В отличие от госпитализаций и показателя смешанных случаев, величины периодов пребывания 1981 г. чувствительны к процессу поправок из-за долгих периодов пребывания в реабилитационных и долгосрочных стационарах и отделениях (средние величины в США – 55 дней в 1984 г. и 35 дней в 1985 г.). Чтобы снизить чувствительность нашего сравнения периодов пребывания к ошибкам в классификации случаев, мы прибегли к подсчету не только обычных средних, но и сбалансированных средних величин путем подгона всех периодов свыше 60 дней до 60 дней. Это избавило анализ от влияния случаев сверх длительного пребывания в больнице. Тем не менее когда мы затем проанализировали по США за 1981 г. таким же образом, как и поступления и пациентов с различными диагнозами (смешанный случай), то получили аномальный результат, когда подогнанная величина сбалансированных под 60 дней периодов пребывания превысила подогнанную величину несбалансированных. Мы прошли простой путь отчетности о величинах пребывания для всех американских больниц за 1981 г. (как сбалансированных так и несбалансированных). Хотя это даст завышенную оценку периода пребывания в больницах, не являющихся реабилитационными и долгосрочными, величины все же ниже, чем в Канаде, чтобы наши выводы остались точными. В данных США мы исключили выписки из профессиональных учреждений сестринского ухода.

Данные о населении.
Данные о взятых на учет пациентах в Америке пришли из Администрации финансирования здравоохранения (АФЗ). Это данные за 1984 г., собранные с помощью почтовых индексов из обобщенных списков учтенных пациентов. Чтобы показать число взятых на учет пациентов за 1981 и 1985 гг., нами было использовано общее число таких пациентов Части А старше 65 лет в 1981, 1984 и 1985 гг. по всей стране. Предполагается, что количество взятых на учет пациентов в каждом из двух подрегионов, проанализированных в 1981 и 1985 г., изменялось пропорционально национальной цифре (0,9439 для 1981 г. и 1,0211 для 1985 г., оба относительно 1984 г.).
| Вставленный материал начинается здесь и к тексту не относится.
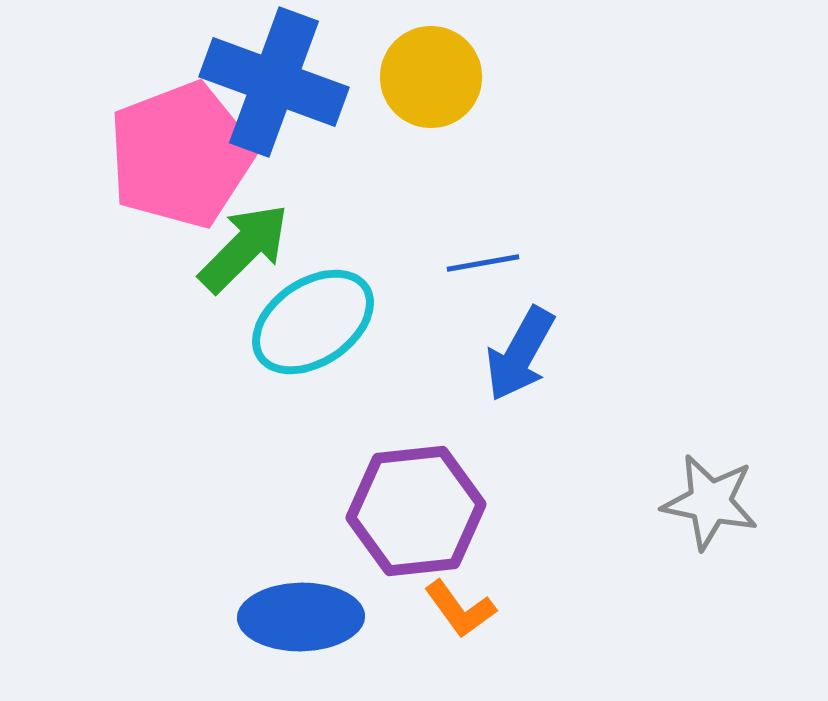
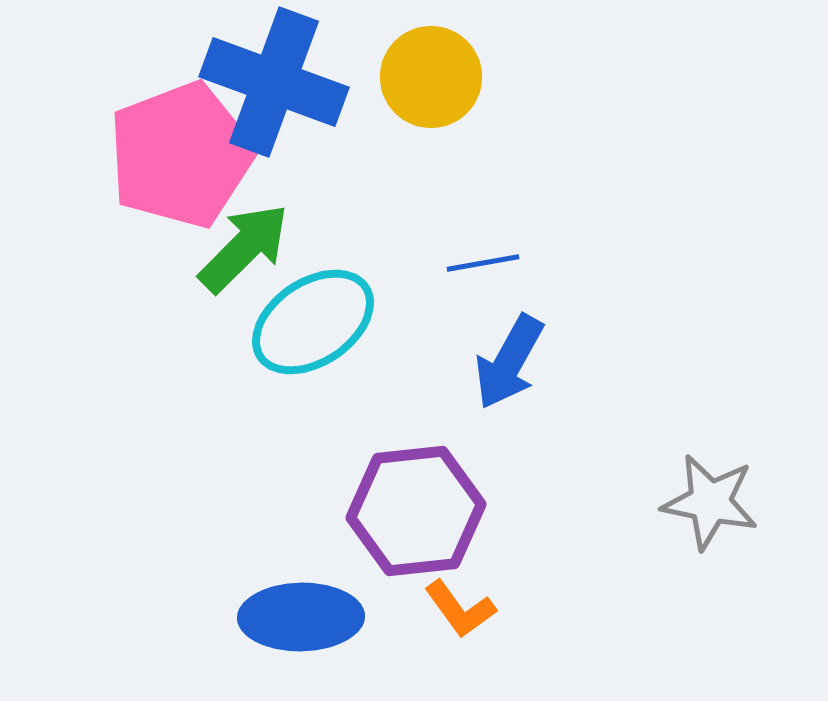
blue arrow: moved 11 px left, 8 px down
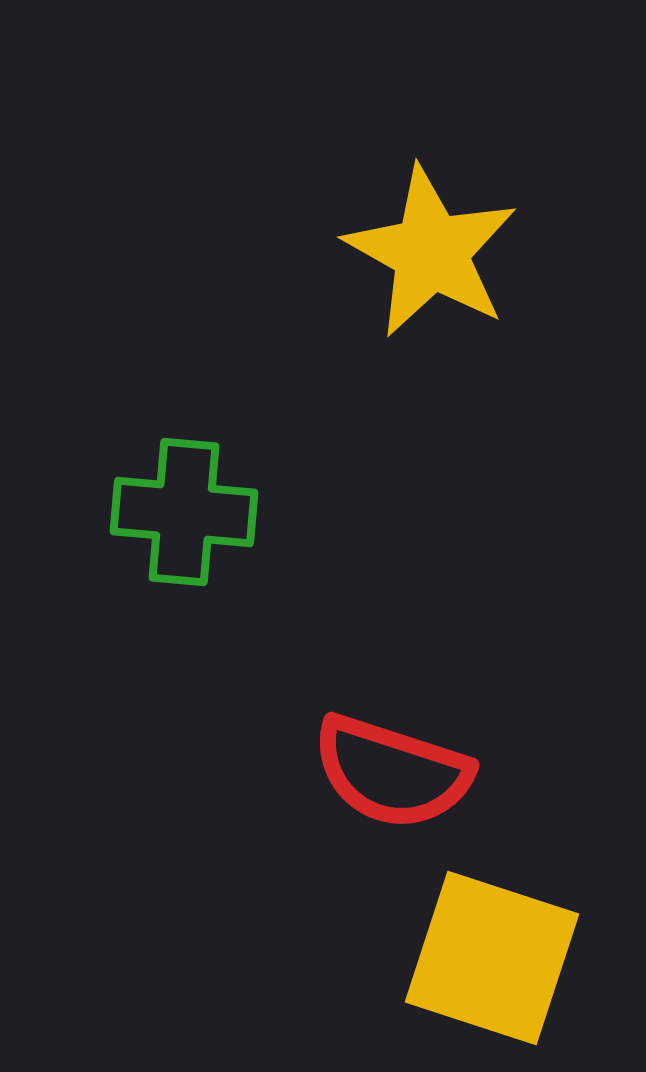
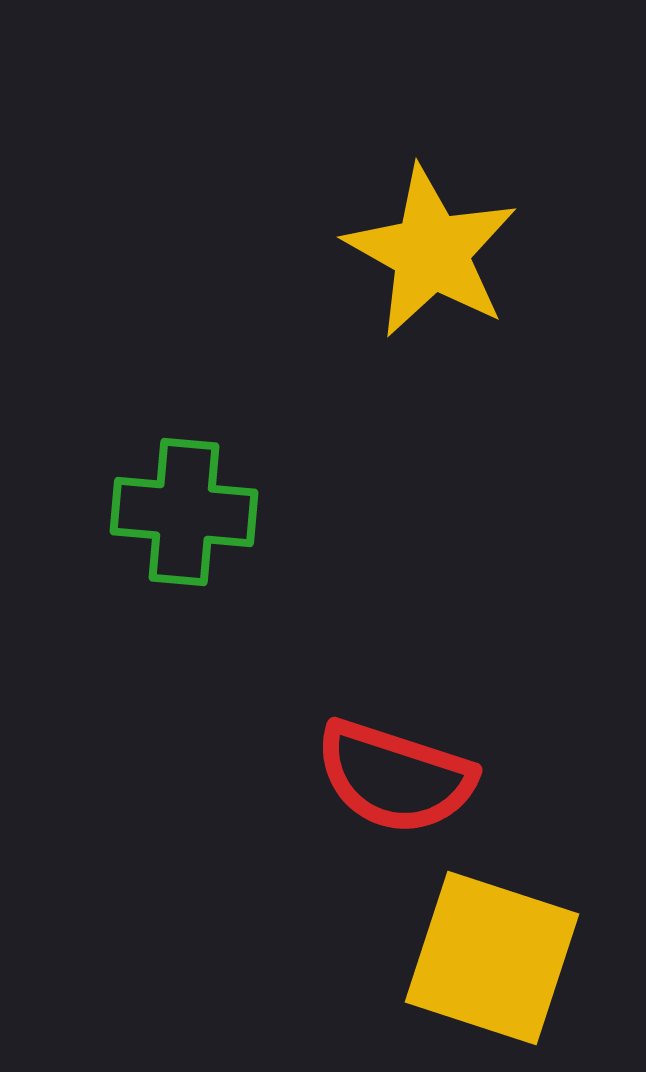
red semicircle: moved 3 px right, 5 px down
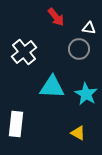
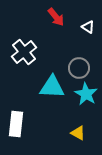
white triangle: moved 1 px left, 1 px up; rotated 24 degrees clockwise
gray circle: moved 19 px down
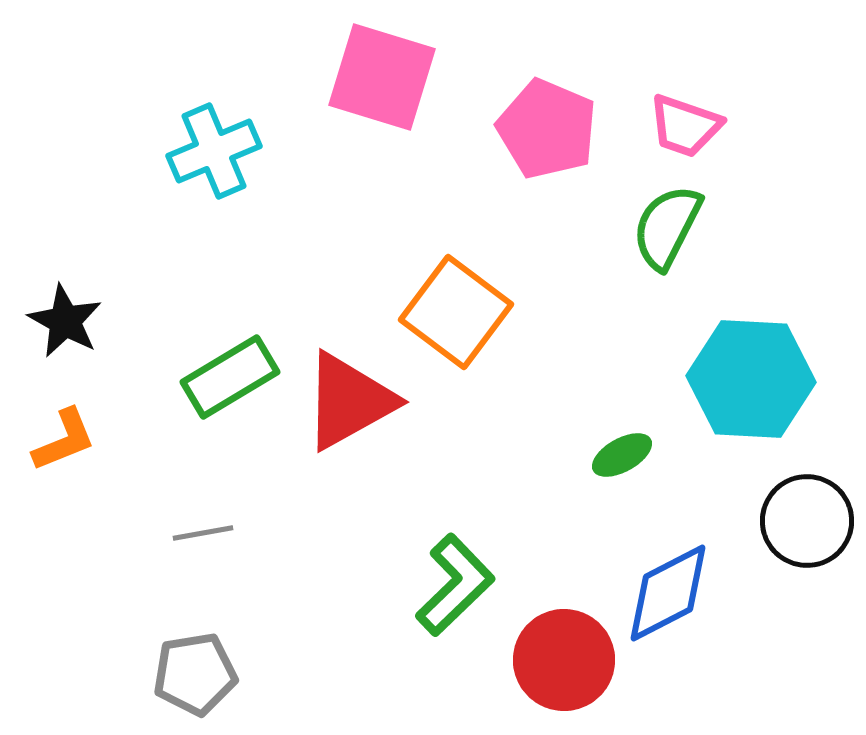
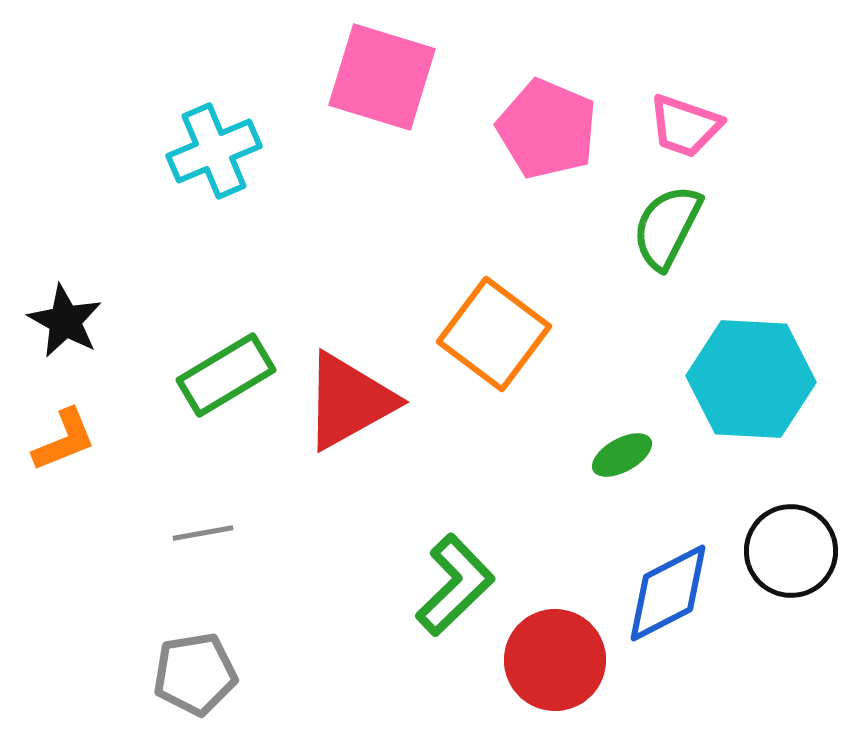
orange square: moved 38 px right, 22 px down
green rectangle: moved 4 px left, 2 px up
black circle: moved 16 px left, 30 px down
red circle: moved 9 px left
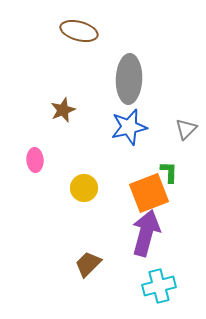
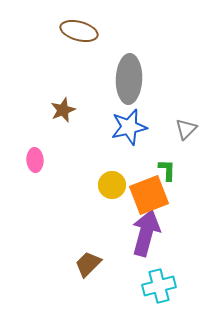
green L-shape: moved 2 px left, 2 px up
yellow circle: moved 28 px right, 3 px up
orange square: moved 2 px down
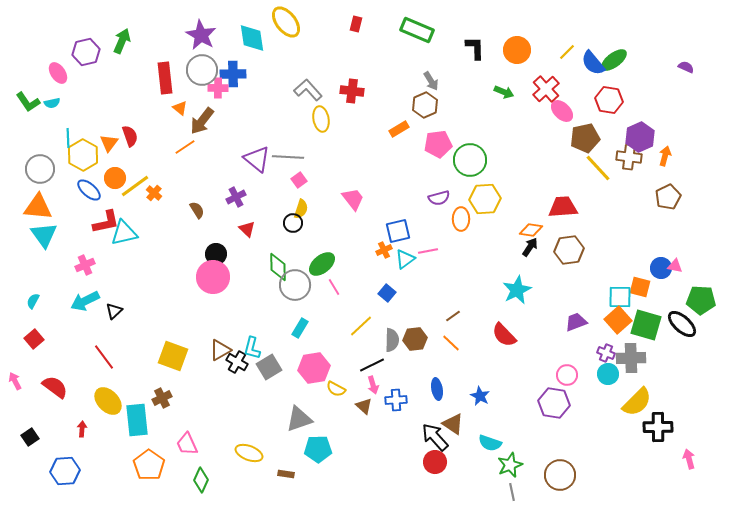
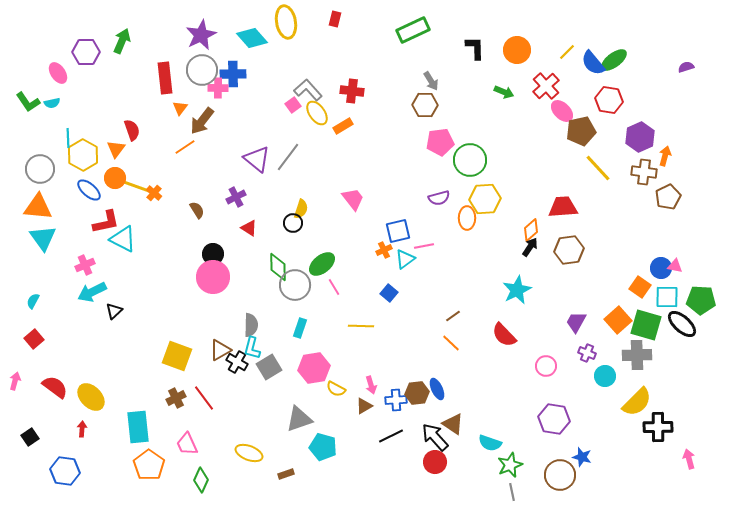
yellow ellipse at (286, 22): rotated 28 degrees clockwise
red rectangle at (356, 24): moved 21 px left, 5 px up
green rectangle at (417, 30): moved 4 px left; rotated 48 degrees counterclockwise
purple star at (201, 35): rotated 16 degrees clockwise
cyan diamond at (252, 38): rotated 32 degrees counterclockwise
purple hexagon at (86, 52): rotated 12 degrees clockwise
purple semicircle at (686, 67): rotated 42 degrees counterclockwise
red cross at (546, 89): moved 3 px up
brown hexagon at (425, 105): rotated 25 degrees clockwise
orange triangle at (180, 108): rotated 28 degrees clockwise
yellow ellipse at (321, 119): moved 4 px left, 6 px up; rotated 25 degrees counterclockwise
orange rectangle at (399, 129): moved 56 px left, 3 px up
red semicircle at (130, 136): moved 2 px right, 6 px up
brown pentagon at (585, 138): moved 4 px left, 7 px up
orange triangle at (109, 143): moved 7 px right, 6 px down
pink pentagon at (438, 144): moved 2 px right, 2 px up
gray line at (288, 157): rotated 56 degrees counterclockwise
brown cross at (629, 157): moved 15 px right, 15 px down
pink square at (299, 180): moved 6 px left, 75 px up
yellow line at (135, 186): rotated 56 degrees clockwise
orange ellipse at (461, 219): moved 6 px right, 1 px up
red triangle at (247, 229): moved 2 px right, 1 px up; rotated 12 degrees counterclockwise
orange diamond at (531, 230): rotated 50 degrees counterclockwise
cyan triangle at (124, 233): moved 1 px left, 6 px down; rotated 40 degrees clockwise
cyan triangle at (44, 235): moved 1 px left, 3 px down
pink line at (428, 251): moved 4 px left, 5 px up
black circle at (216, 254): moved 3 px left
orange square at (640, 287): rotated 20 degrees clockwise
blue square at (387, 293): moved 2 px right
cyan square at (620, 297): moved 47 px right
cyan arrow at (85, 301): moved 7 px right, 9 px up
purple trapezoid at (576, 322): rotated 40 degrees counterclockwise
yellow line at (361, 326): rotated 45 degrees clockwise
cyan rectangle at (300, 328): rotated 12 degrees counterclockwise
brown hexagon at (415, 339): moved 2 px right, 54 px down
gray semicircle at (392, 340): moved 141 px left, 15 px up
purple cross at (606, 353): moved 19 px left
yellow square at (173, 356): moved 4 px right
red line at (104, 357): moved 100 px right, 41 px down
gray cross at (631, 358): moved 6 px right, 3 px up
black line at (372, 365): moved 19 px right, 71 px down
cyan circle at (608, 374): moved 3 px left, 2 px down
pink circle at (567, 375): moved 21 px left, 9 px up
pink arrow at (15, 381): rotated 42 degrees clockwise
pink arrow at (373, 385): moved 2 px left
blue ellipse at (437, 389): rotated 15 degrees counterclockwise
blue star at (480, 396): moved 102 px right, 61 px down; rotated 12 degrees counterclockwise
brown cross at (162, 398): moved 14 px right
yellow ellipse at (108, 401): moved 17 px left, 4 px up
purple hexagon at (554, 403): moved 16 px down
brown triangle at (364, 406): rotated 48 degrees clockwise
cyan rectangle at (137, 420): moved 1 px right, 7 px down
cyan pentagon at (318, 449): moved 5 px right, 2 px up; rotated 16 degrees clockwise
blue hexagon at (65, 471): rotated 12 degrees clockwise
brown rectangle at (286, 474): rotated 28 degrees counterclockwise
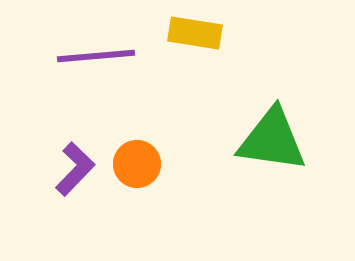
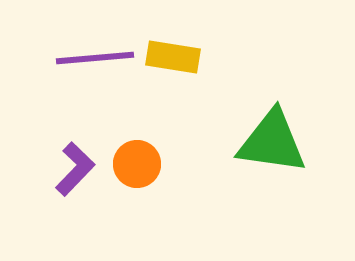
yellow rectangle: moved 22 px left, 24 px down
purple line: moved 1 px left, 2 px down
green triangle: moved 2 px down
В Канаде федеральная поддержка выполняемым в провинциях системам охраны здоровья пропорциональна всеобщему страхованию населения. Таким образом, были использованы данные о переписи населения с целью определения подходящего контингента в Онтарио и Манитобе. 
Мы составляли наши цифры без поправок на возраст и пол потому, что половозрастная структура населения фактически одинакова. Использование 5-летних возрастных групп для каждого пола до 85-летних, численность населения в каждой группе в Северной Дакоте и Монтане всегда в пределах 1% от группы в Манитобе; точно также численность для Мичигана и Огайо почти всегда в пределах 1% от группы в Онтарио (один случай имел различие в 1,3%). Нам не удалось провести сравнение стоимости и цен на уровне отдельно взятого случая, потому что канадский метод составления бюджета не ассоциирует стоимость и цену с отдельно взятым случаем.
 

Результаты сравнения
Общеизвестно, что реальные персональные расходы здравоохранения на душу населения значительно выше в США, чем в Канаде; по нашим подсчетам Соединенные Штаты тратили примерно на 50% больше на душу населения в первой половине 80-х годов (табл. 1). Похожие процентные различия также справедливы и для больничных услуг. Больничные расходы на одного человека в Манитобе не отличаются от показателя по стране в целом. 
Чтобы определить более точно, чем объясняются такие различия на уровне больничных расходов, нами было проведено исследование уровня госпитализации и времени пребывания между 1981-1985 гг. (таблицы 2 и 3). Уровень госпитализации оказался сопоставимым с Мичиганом/Огайо и Онтарио в 1981 и 1984 гг. и был ниже в Мичигане в 1985 г. Хотя уровень госпитализаций в Монтане/Северной Дакоте упал на 15% с 1984 по 1985 г., он все же был на 10% выше аналогичного показателя в Манитобе и намного выше, чем в целом в Соединенных Штатах. В целом же к 1985 г. уровень госпитализаций в двух странах стал примерно одинаковым. В отличие от этого, показатели длительности пребывания в стационаре сильно отличаются в этих двух странах. Длительность пребывания в Манитобе была примерно в два раза выше, чем в Монтане/Северной Дакоте, в то время как время пребывания в Онтарио было заметно дольше, чем в Мичигане/Огайо, особенно в 1985 г. В Северной Дакоте/Монтане время пребывания было несколько короче, чем в среднем в США, а в Мичигане/Огайо – дольше.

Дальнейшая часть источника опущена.